British actor, presenter and writer (born 1969)

Martin Christopher Jarvis (born 20 April 1969) is an English actor, television/radio presenter and writer who has appeared mainly on children's television for the BBC since 1993, apart from 2000 to 2002 when he was working with ITV and Channel 4. Jarvis currently presents for BBC Radio Solent.

==Early life==
Jarvis was born 20 April 1969 and grew up in Billericay and Brentwood.

==Career==

===Early career===
Jarvis made his name in the early 1990s on Children's BBC, presenting from the "Broom Cupboard" alongside Zoe Ball and Josie d'Arby, as well as hosting his own shows like Look Sharp. Jarvis wrote a lot of material for Children's BBC himself (including the mini soap opera Wood Lane TV) and created several memorable characters, including "The Anorak".

In 1997, Jarvis was part of The Friday Zone (which was broadcast on Friday afternoons on BBC One for most of the children's slot) with Debra Stephenson, Peter Simon, Dominic Wood, Steve Rock and Emma Lee. They released a single called "Glasses" as a spin-off from the programme, to raise money for Comic Relief.

Jarvis then presented Fully Booked with Tim Vincent and Gail Porter for a few years. He has appeared on many other TV shows including Short Change, Exclusive, Playdays and Soap Fever.

Since 2025, Chris has regularly acted as a stand-in presenter on BBC Radio Solent broadcasting to Hampshire, Dorset and the Isle of Wight, covering Katie Martin on the Daytime programme and Rick Jackson In the Afternoon.

===CBeebies===
Jarvis was one of the original lineup of CBeebies presenters, alongside Pui Fan Lee, Sidney Sloane, and Sue Monroe every day. From March 2007 until his departure on 2 January 2009, he presented alongside Lee from 9:00 am to 3:00 pm with Discover and Do, then the Bedtime Hour from 6:00 pm and again on BBC Two in the mornings. He also starred in Step Inside as Mr Mopple and voiced characters in Underground Ernie. In 2009, he and Lee left the channel's main presentation to create Show Me Show Me.

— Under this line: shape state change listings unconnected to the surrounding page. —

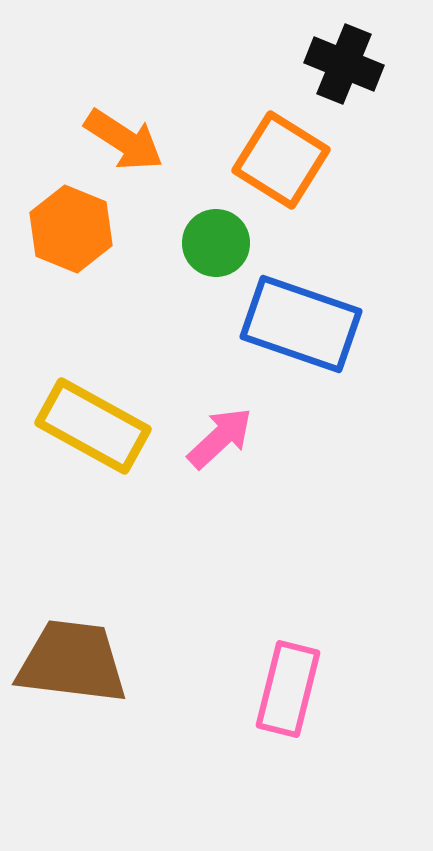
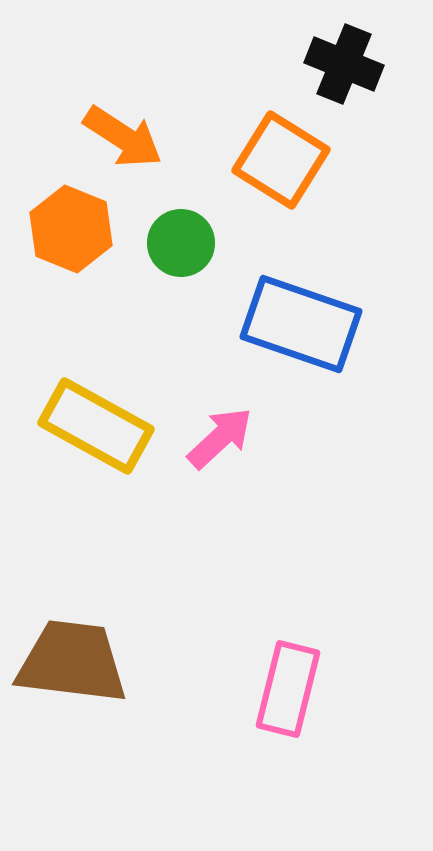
orange arrow: moved 1 px left, 3 px up
green circle: moved 35 px left
yellow rectangle: moved 3 px right
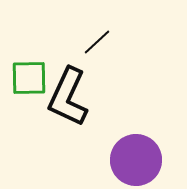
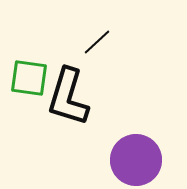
green square: rotated 9 degrees clockwise
black L-shape: rotated 8 degrees counterclockwise
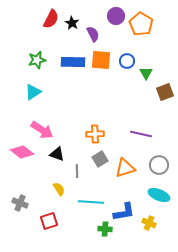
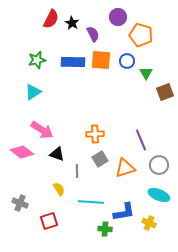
purple circle: moved 2 px right, 1 px down
orange pentagon: moved 11 px down; rotated 15 degrees counterclockwise
purple line: moved 6 px down; rotated 55 degrees clockwise
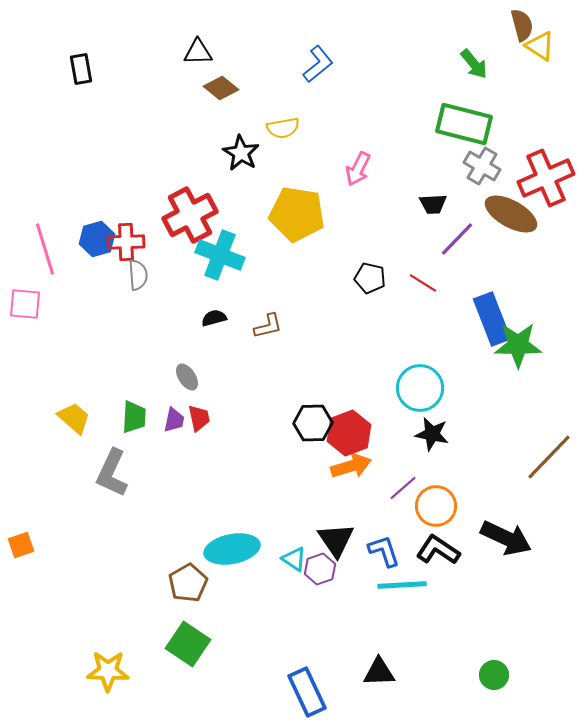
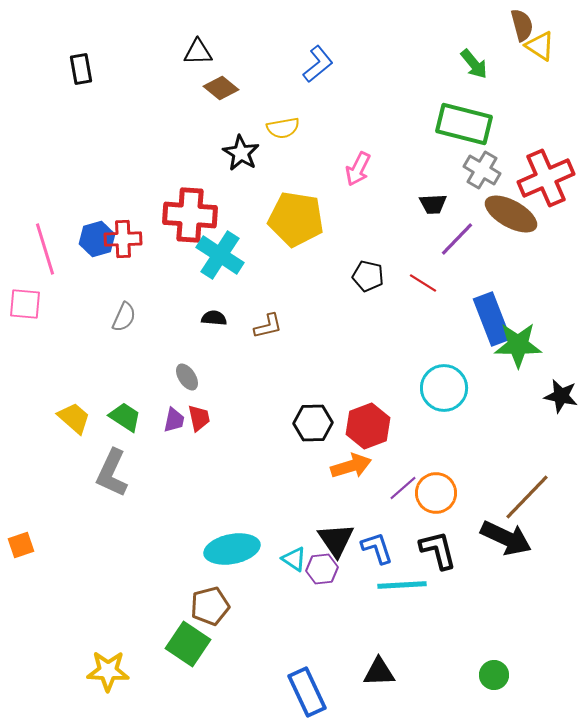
gray cross at (482, 166): moved 4 px down
yellow pentagon at (297, 214): moved 1 px left, 5 px down
red cross at (190, 215): rotated 32 degrees clockwise
red cross at (126, 242): moved 3 px left, 3 px up
cyan cross at (220, 255): rotated 12 degrees clockwise
gray semicircle at (138, 275): moved 14 px left, 42 px down; rotated 28 degrees clockwise
black pentagon at (370, 278): moved 2 px left, 2 px up
black semicircle at (214, 318): rotated 20 degrees clockwise
cyan circle at (420, 388): moved 24 px right
green trapezoid at (134, 417): moved 9 px left; rotated 60 degrees counterclockwise
red hexagon at (349, 433): moved 19 px right, 7 px up
black star at (432, 434): moved 129 px right, 38 px up
brown line at (549, 457): moved 22 px left, 40 px down
orange circle at (436, 506): moved 13 px up
black L-shape at (438, 550): rotated 42 degrees clockwise
blue L-shape at (384, 551): moved 7 px left, 3 px up
purple hexagon at (320, 569): moved 2 px right; rotated 12 degrees clockwise
brown pentagon at (188, 583): moved 22 px right, 23 px down; rotated 15 degrees clockwise
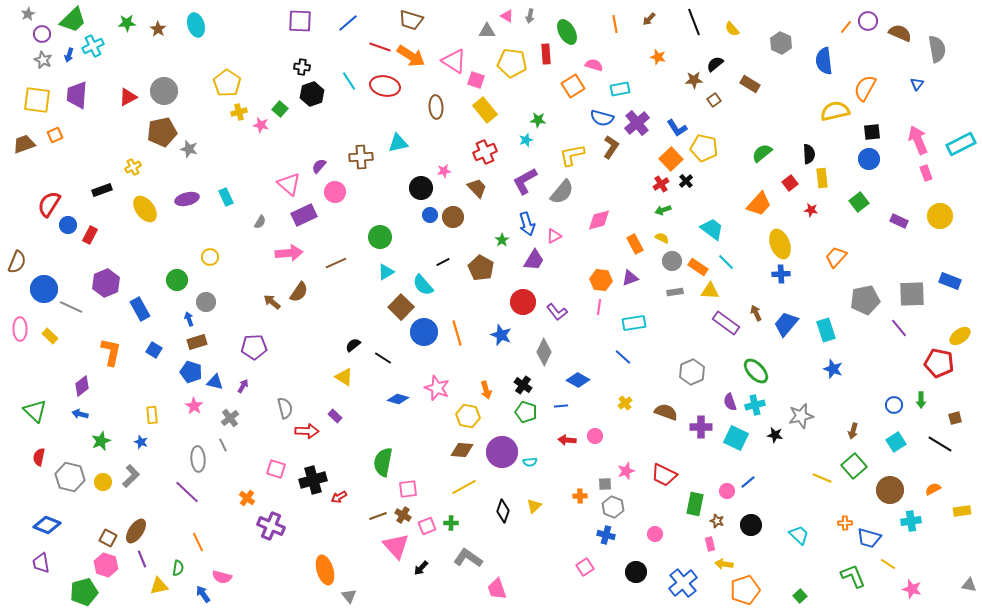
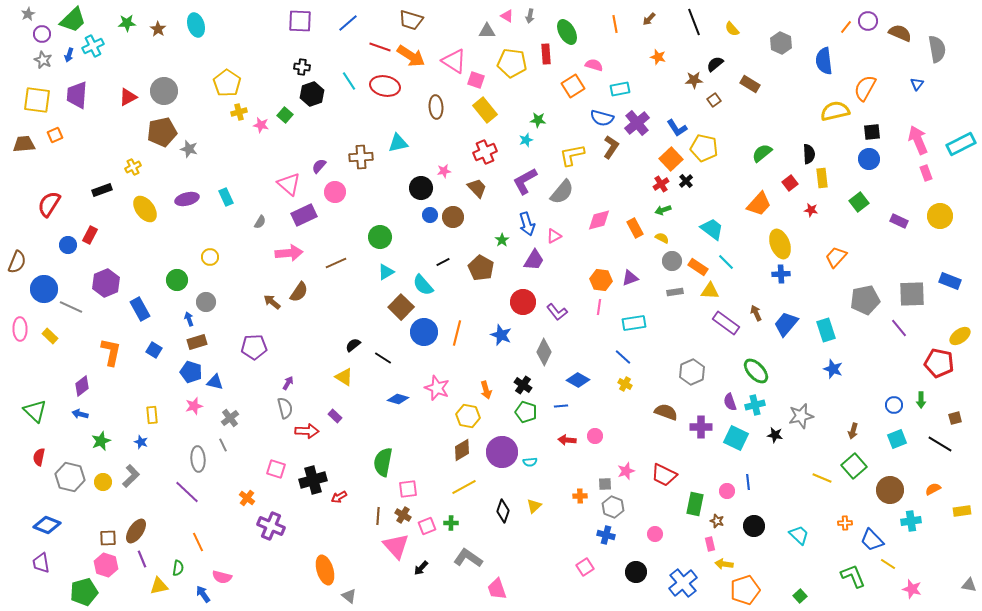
green square at (280, 109): moved 5 px right, 6 px down
brown trapezoid at (24, 144): rotated 15 degrees clockwise
blue circle at (68, 225): moved 20 px down
orange rectangle at (635, 244): moved 16 px up
orange line at (457, 333): rotated 30 degrees clockwise
purple arrow at (243, 386): moved 45 px right, 3 px up
yellow cross at (625, 403): moved 19 px up; rotated 24 degrees counterclockwise
pink star at (194, 406): rotated 24 degrees clockwise
cyan square at (896, 442): moved 1 px right, 3 px up; rotated 12 degrees clockwise
brown diamond at (462, 450): rotated 35 degrees counterclockwise
blue line at (748, 482): rotated 56 degrees counterclockwise
brown line at (378, 516): rotated 66 degrees counterclockwise
black circle at (751, 525): moved 3 px right, 1 px down
brown square at (108, 538): rotated 30 degrees counterclockwise
blue trapezoid at (869, 538): moved 3 px right, 2 px down; rotated 30 degrees clockwise
gray triangle at (349, 596): rotated 14 degrees counterclockwise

Show Me Show Me is still broadcast on CBeebies today. The first 40 half-hour episodes were broadcast on the CBeebies channel, BBC One and BBC Two from Monday 6 July 2009 every weekday at 10:00 am and 1:30 pm. Series 5 was filmed on location near Manchester in 2013.

From 2010 to 2017, Jarvis and Lee toured the UK with The Chris and Pui Roadshow.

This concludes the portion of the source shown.